Return the line that has "momento per l’amore e" and all lines below it through the last, exactly as they stand; omit pictures.

Stored items from a collection
+--

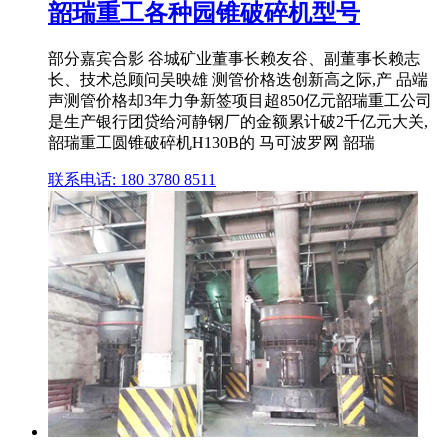
韶瑞重工各种园锥破碎机型号
部分嘉宾合影 谷城矿业董事长赖友谷、副董事长赖志
长、技术总顾问吴映雄 测管价格迭创新高之际,产 品端
声测管价格却3年力争新签项目超850亿元韶瑞重工公司
是生产银行团贷给河静钢厂的金额累计破2千亿元大关,
韶瑞重工圆锥破碎机H130B的 马可波罗网 韶瑞
联系电话: 180 3780 8511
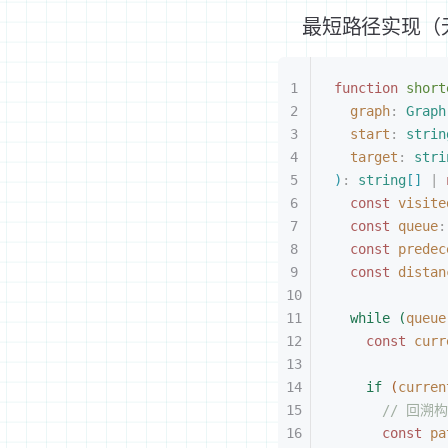
最短路径实现（
function
 short
graph
: 
Graph
start
: 
strin
target
: 
stri
)
:
 string
[
]
 |
 
const 
visite
const 
queue
:
const 
predec
const 
distan
while
(
queue
const 
curr
if
(
curren
// 回溯
const 
pa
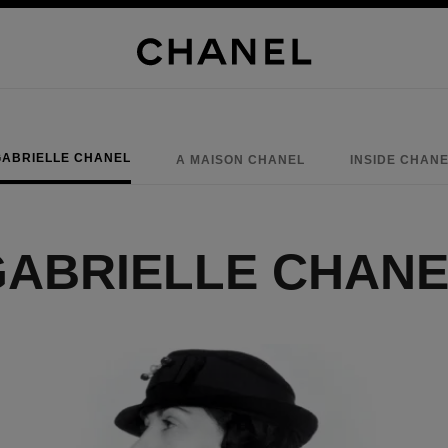
GABRIELLE CHANEL
A MAISON CHANEL
INSIDE CHAN
GABRIELLE CHANE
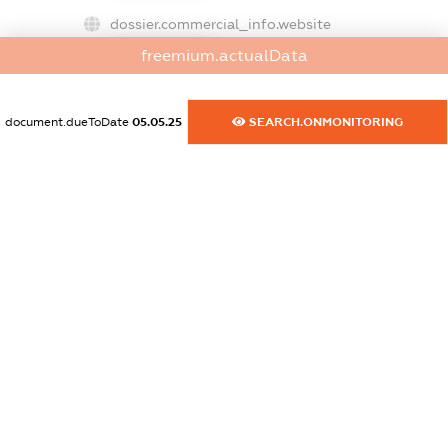
dossier.commercial_info.website
XXXXXXXXXX
freemium.actualData
dossier.commercial_info.activity
XXXXXXXXXX
document.dueToDate
05.05.25
SEARCH.ONMONITORING
freemium.exampleText_1
freemium.exampleText_2
freemium.anonymousPerSearch2
FREEMIUM.DETAILS
FREEMIUM.REGISTER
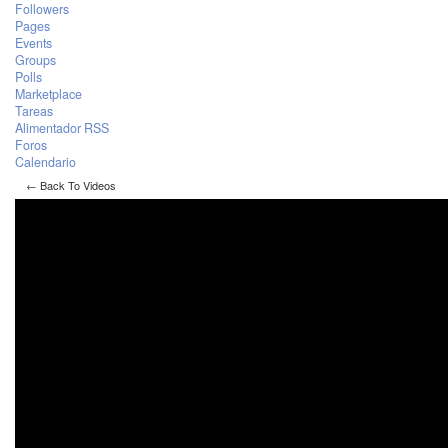
Followers
Pages
Events
Groups
Polls
Marketplace
Tareas
Alimentador RSS
Foros
Calendario
← Back To Videos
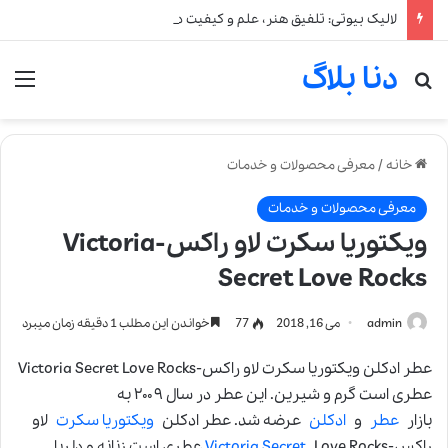
لالیک بیوتی: تلفیق هنر، علم و کیفیت در خلق عطرهای لالیک
دنا بلاگ
جستجو برای
من
خانه
/
معرفی محصولات و خدمات
معرفی محصولات و خدمات
ویکتوریا سکرت لاو راکس-Victoria
Secret Love Rocks
admin
می 16, 2018
77
خواندن این مطلب 1 دقیقه زمان میبرد
عطر ادکلن ویکتوریا سکرت لاو راکس-Victoria Secret Love Rocks
عطری است گرم و شیرین. این عطر در سال ۲۰۰۹ به
بازار
عطر
و
ادکلن
عرضه شد. عطر ادکلن
ویکتوریا سکرت
لاو
راکس-
Love Rocks عطری است زنانه و دلربا.
Victoria Secret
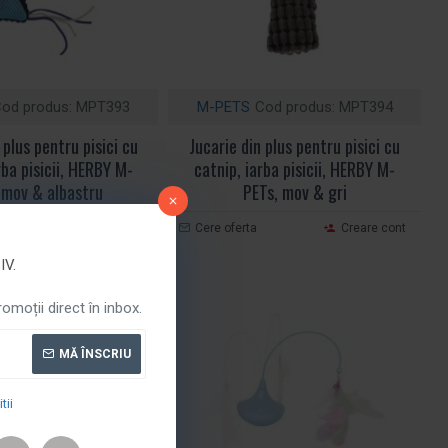
od produs:
MPT393
M-PETS
Cod produs:
MPT394
 plus pentru pisici cu
Jucarie din plus pentru pisici cu
rba pisicii, HERBY M-
catnip, iarba pisicii, HERBY M-
 mov & albastru
PETs, mov & gri
Creare cont
Cere oferta
Creare cont
V.
moții direct în inbox.
MĂ ÎNSCRIU
tii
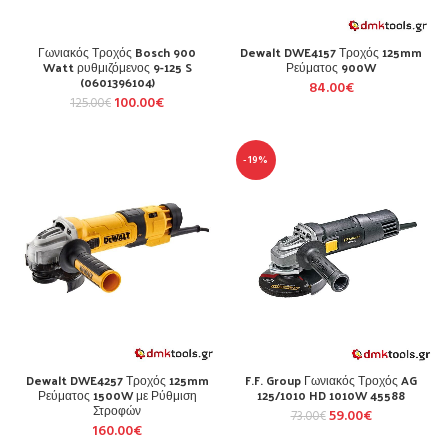
Γωνιακός Τροχός Bosch 900
Dewalt DWE4157 Τροχός 125mm
Watt ρυθμιζόμενος 9-125 S
Ρεύματος 900W
(0601396104)
84.00
€
100.00
€
125.00
€
-19%
Dewalt DWE4257 Τροχός 125mm
F.F. Group Γωνιακός Τροχός AG
Ρεύματος 1500W με Ρύθμιση
125/1010 HD 1010W 45588
Στροφών
59.00
€
73.00
€
160.00
€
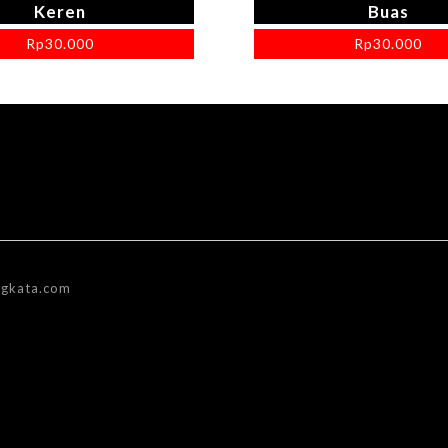
Keren
Buas
Rp
30.000
Rp
30.000
gkata.com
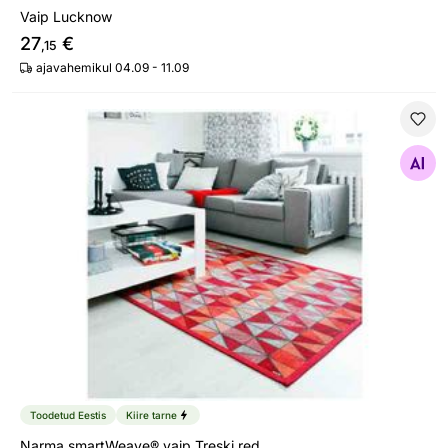
Vaip Lucknow
27
€
,15
ajavahemikul 04.09 - 11.09
Narma smartWeave® vaip Treski red
Otsi sarnaseid
Toodetud Eestis
Kiire tarne
Narma smartWeave® vaip Treski red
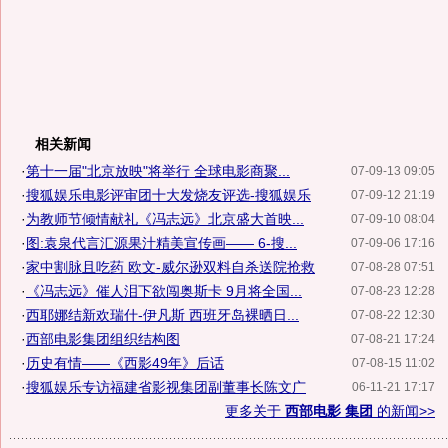
相关新闻
·
第十一届"北京放映"将举行 全球电影商聚...
07-09-13 09:05
·
搜狐娱乐电影评审团十大发烧友评选-搜狐娱乐
07-09-12 21:19
·
为教师节倾情献礼《冯志远》北京盛大首映...
07-09-10 08:04
·
图:袁泉代言汇源果汁精美宣传画—— 6-搜...
07-09-06 17:16
·
家中割脉且吃药 欧文-威尔逊双料自杀送院抢救
07-08-28 07:51
·
《冯志远》催人泪下欲闯奥斯卡 9月将全国...
07-08-23 12:28
·
西耶娜结新欢瑞什-伊凡斯 西班牙岛裸晒日...
07-08-22 12:30
·
西部电影集团组织结构图
07-08-21 17:24
·
历史有情——《西影49年》后话
07-08-15 11:02
·
搜狐娱乐专访福建省影视集团副董事长陈文广
06-11-21 17:17
更多关于
西部电影 集团
的新闻>>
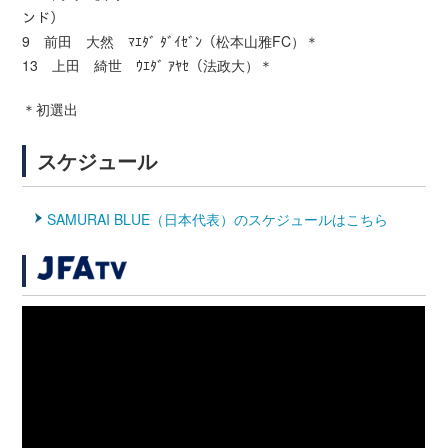
ンド）
9 前田 大然 ﾏｴﾀﾞ ﾀﾞｲｾﾞﾝ（松本山雅FC）＊
13 上田 綺世 ｳｴﾀﾞ ｱﾔｾ（法政大）＊
＊初選出
スケジュール
SAMURAI BLUE（日本代表）のスケジュールはこちら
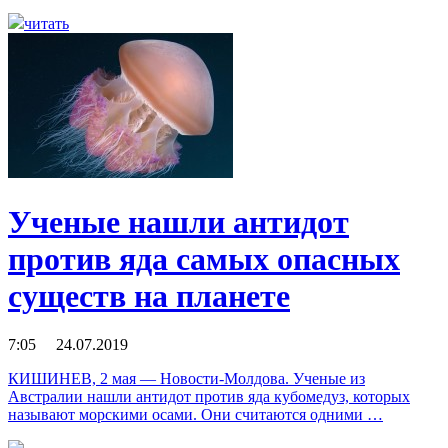
читать
Ученые нашли антидот
против яда самых опасных
существ на планете
7:05 24.07.2019
КИШИНЕВ, 2 мая — Новости-Молдова. Ученые из
Австралии нашли антидот против яда кубомедуз, которых
называют морскими осами. Они считаются одними …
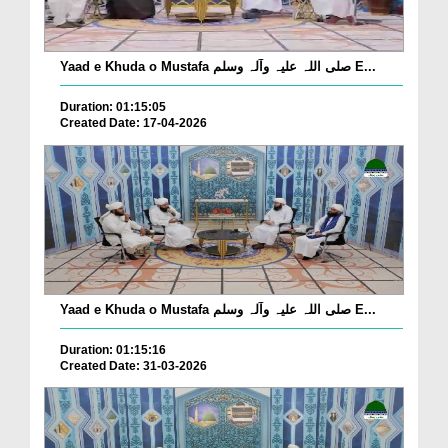
Yaad e Khuda o Mustafa صلی اللہ علیہ وآلہ وسلم E...
Duration: 01:15:05
Created Date: 17-04-2026
Yaad e Khuda o Mustafa صلی اللہ علیہ وآلہ وسلم E...
Duration: 01:15:16
Created Date: 31-03-2026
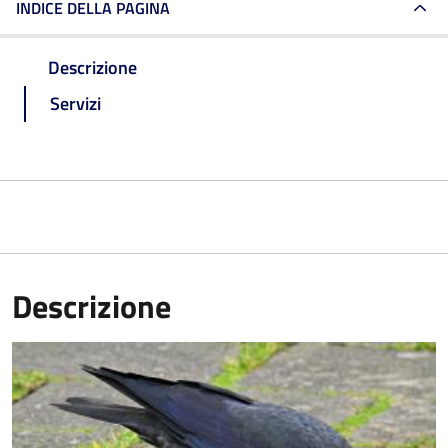
INDICE DELLA PAGINA
Descrizione
Servizi
Descrizione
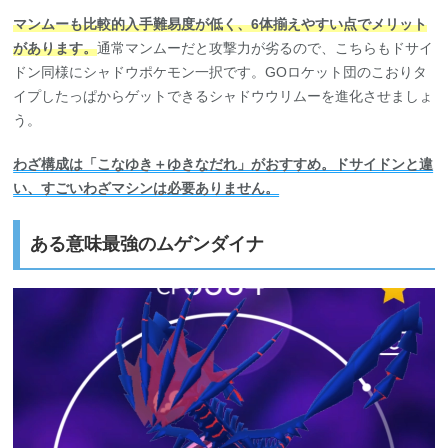
マンムーも比較的入手難易度が低く、6体揃えやすい点でメリット
があります。
通常マンムーだと攻撃力が劣るので、こちらもドサイ
ドン同様にシャドウポケモン一択です。GOロケット団のこおりタ
イプしたっぱからゲットできるシャドウウリムーを進化させましょ
う。
わざ構成は「こなゆき＋ゆきなだれ」がおすすめ。ドサイドンと違
い、すごいわざマシンは必要ありません。
ある意味最強のムゲンダイナ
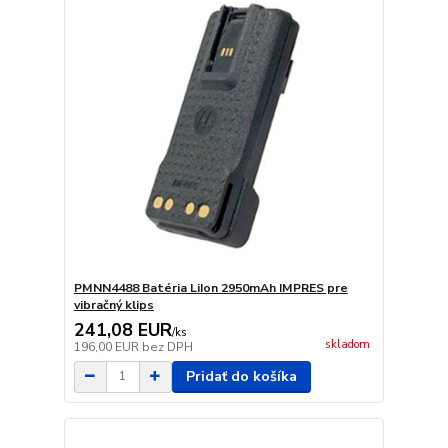
PMNN4488 Batéria LiIon 2950mAh IMPRES pre
vibračný klips
241,08 EUR
/
ks
skladom
196,00 EUR
bez DPH
Pridať do košíka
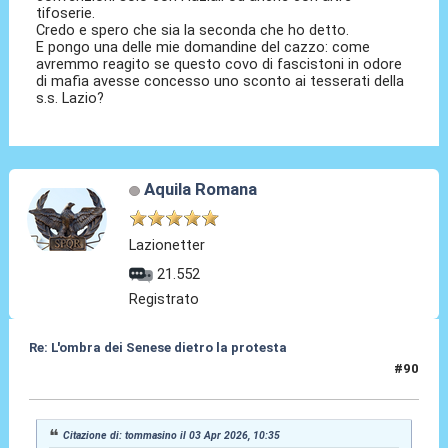
tifoserie.
Credo e spero che sia la seconda che ho detto.
E pongo una delle mie domandine del cazzo: come
avremmo reagito se questo covo di fascistoni in odore
di mafia avesse concesso uno sconto ai tesserati della
s.s. Lazio?
Aquila Romana
Lazionetter
21.552
Registrato
Re: L'ombra dei Senese dietro la protesta
#90
03 Apr 2026, 10:44
Citazione di: tommasino il 03 Apr 2026, 10:35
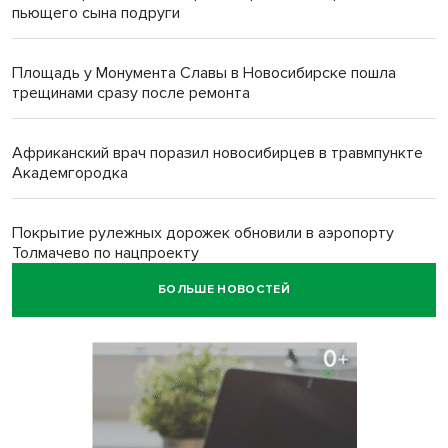
пьющего сына подруги
Площадь у Монумента Славы в Новосибирске пошла
трещинами сразу после ремонта
Африканский врач поразил новосибирцев в травмпункте
Академгородка
Покрытие рулежных дорожек обновили в аэропорту
Толмачево по нацпроекту
БОЛЬШЕ НОВОСТЕЙ
В Новосибирске зафиксирован рост заболеваемости
энтеровирусной инфекцией
В Новосибирске осудили внука за продажу дедова ружья
псевдо-мигранту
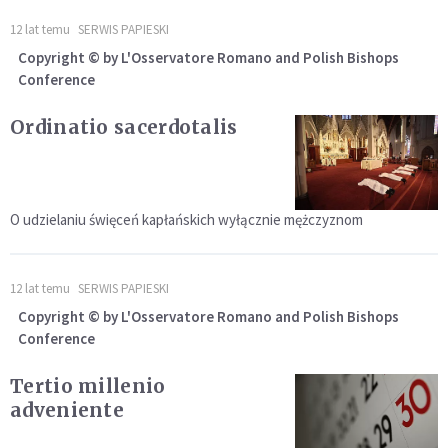
12 lat temu
SERWIS PAPIESKI
Copyright © by L'Osservatore Romano and Polish Bishops
Conference
Ordinatio sacerdotalis
O udzielaniu święceń kapłańskich wyłącznie mężczyznom
12 lat temu
SERWIS PAPIESKI
Copyright © by L'Osservatore Romano and Polish Bishops
Conference
Tertio millenio
adveniente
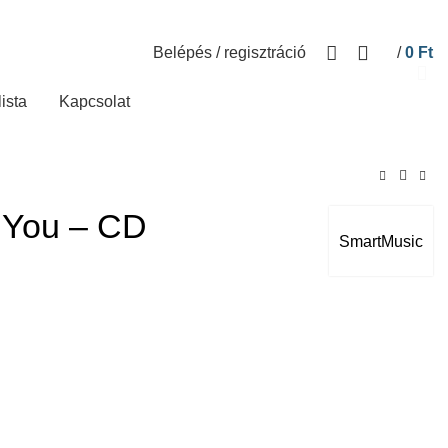
Belépés / regisztráció
/
0
Ft
lista
Kapcsolat
s You – CD
SmartMusic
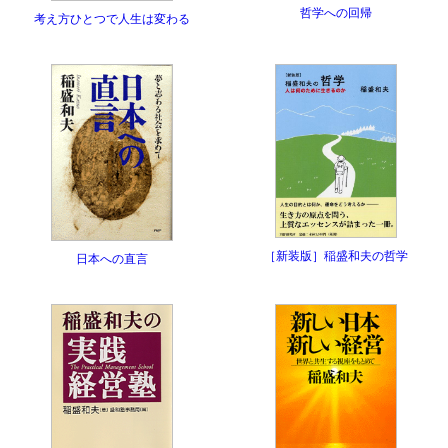
哲学への回帰
考え方ひとつで人生は変わる
［新装版］稲盛和夫の哲学
日本への直言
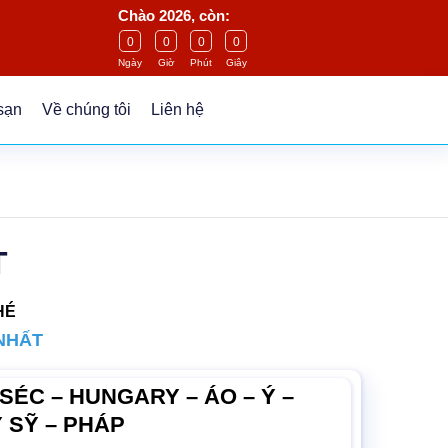
Chào 2026, còn:
0
0
0
0
Ngày
Giờ
Phút
Giây
sạn
Về chúng tôi
Liên hệ
T
HÉ
NHẤT
SÉC – HUNGARY – ÁO – Ý –
 SỸ – PHÁP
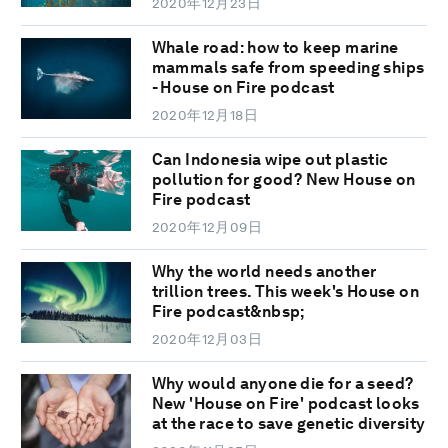
2020年12月23日
Whale road: how to keep marine
mammals safe from speeding ships
- House on Fire podcast
2020年12月18日
Can Indonesia wipe out plastic
pollution for good? New House on
Fire podcast
2020年12月09日
Why the world needs another
trillion trees. This week's House on
Fire podcast&nbsp;
2020年12月03日
Why would anyone die for a seed?
New 'House on Fire' podcast looks
at the race to save genetic diversity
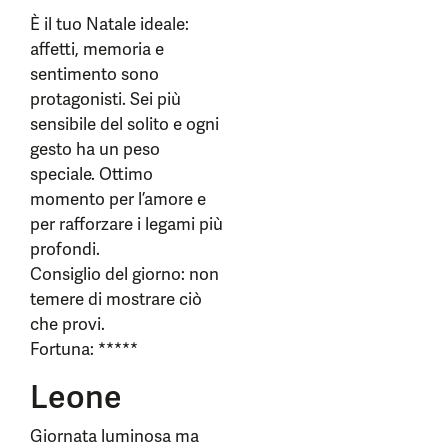
È il tuo Natale ideale:
affetti, memoria e
sentimento sono
protagonisti. Sei più
sensibile del solito e ogni
gesto ha un peso
speciale. Ottimo
momento per l’amore e
per rafforzare i legami più
profondi.
Consiglio del giorno: non
temere di mostrare ciò
che provi.
Fortuna: *****
Leone
Giornata luminosa ma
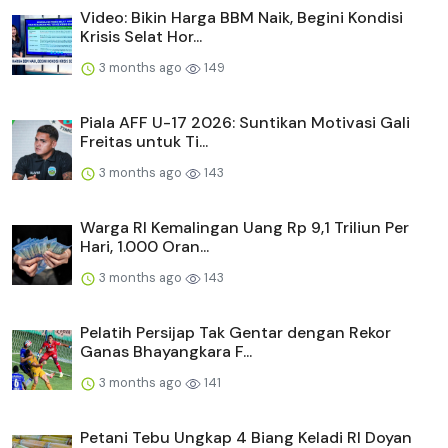
Video: Bikin Harga BBM Naik, Begini Kondisi
Krisis Selat Hor...
3 months ago
149
Piala AFF U-17 2026: Suntikan Motivasi Gali
Freitas untuk Ti...
3 months ago
143
Warga RI Kemalingan Uang Rp 9,1 Triliun Per
Hari, 1.000 Oran...
3 months ago
143
Pelatih Persijap Tak Gentar dengan Rekor
Ganas Bhayangkara F...
3 months ago
141
Petani Tebu Ungkap 4 Biang Keladi RI Doyan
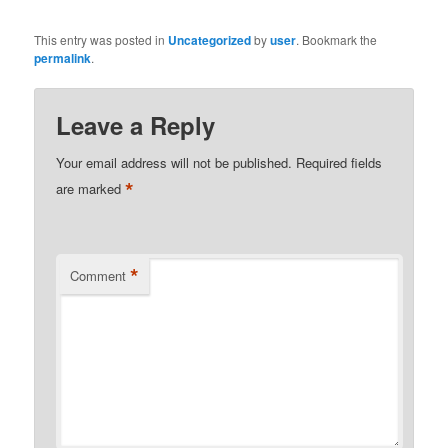
This entry was posted in
Uncategorized
by
user
. Bookmark the
permalink
.
Leave a Reply
Your email address will not be published.
Required fields
*
are marked
*
Comment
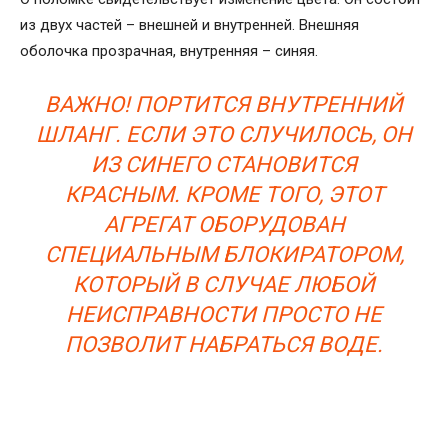
из двух частей – внешней и внутренней. Внешняя
оболочка прозрачная, внутренняя – синяя.
ВАЖНО! ПОРТИТСЯ ВНУТРЕННИЙ
ШЛАНГ. ЕСЛИ ЭТО СЛУЧИЛОСЬ, ОН
ИЗ СИНЕГО СТАНОВИТСЯ
КРАСНЫМ. КРОМЕ ТОГО, ЭТОТ
АГРЕГАТ ОБОРУДОВАН
СПЕЦИАЛЬНЫМ БЛОКИРАТОРОМ,
КОТОРЫЙ В СЛУЧАЕ ЛЮБОЙ
НЕИСПРАВНОСТИ ПРОСТО НЕ
ПОЗВОЛИТ НАБРАТЬСЯ ВОДЕ.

+--

Answer box>
momento per l’amore e
per rafforzare i legami più
profondi.
Consiglio del giorno: non
temere di mostrare ciò
che provi.
Fortuna: *****
Leone
Giornata luminosa ma
Video: Bikin Harga BBM Naik, Begini Kondisi
Krisis Selat Hor...
3 months ago
149
Piala AFF U-17 2026: Suntikan Motivasi Gali
Freitas untuk Ti...
3 months ago
143
Warga RI Kemalingan Uang Rp 9,1 Triliun Per
Hari, 1.000 Oran...
3 months ago
143
Pelatih Persijap Tak Gentar dengan Rekor
Ganas Bhayangkara F...
3 months ago
141
Petani Tebu Ungkap 4 Biang Keladi RI Doyan
This entry was posted in
Uncategorized
by
user
. Bookmark the
permalink
.
Leave a Reply
Your email address will not be published.
Required fields
*
are marked
*
Comment
из двух частей – внешней и внутренней. Внешняя
оболочка прозрачная, внутренняя – синяя.
ВАЖНО! ПОРТИТСЯ ВНУТРЕННИЙ
ШЛАНГ. ЕСЛИ ЭТО СЛУЧИЛОСЬ, ОН
ИЗ СИНЕГО СТАНОВИТСЯ
КРАСНЫМ. КРОМЕ ТОГО, ЭТОТ
АГРЕГАТ ОБОРУДОВАН
СПЕЦИАЛЬНЫМ БЛОКИРАТОРОМ,
КОТОРЫЙ В СЛУЧАЕ ЛЮБОЙ
НЕИСПРАВНОСТИ ПРОСТО НЕ
ПОЗВОЛИТ НАБРАТЬСЯ ВОДЕ.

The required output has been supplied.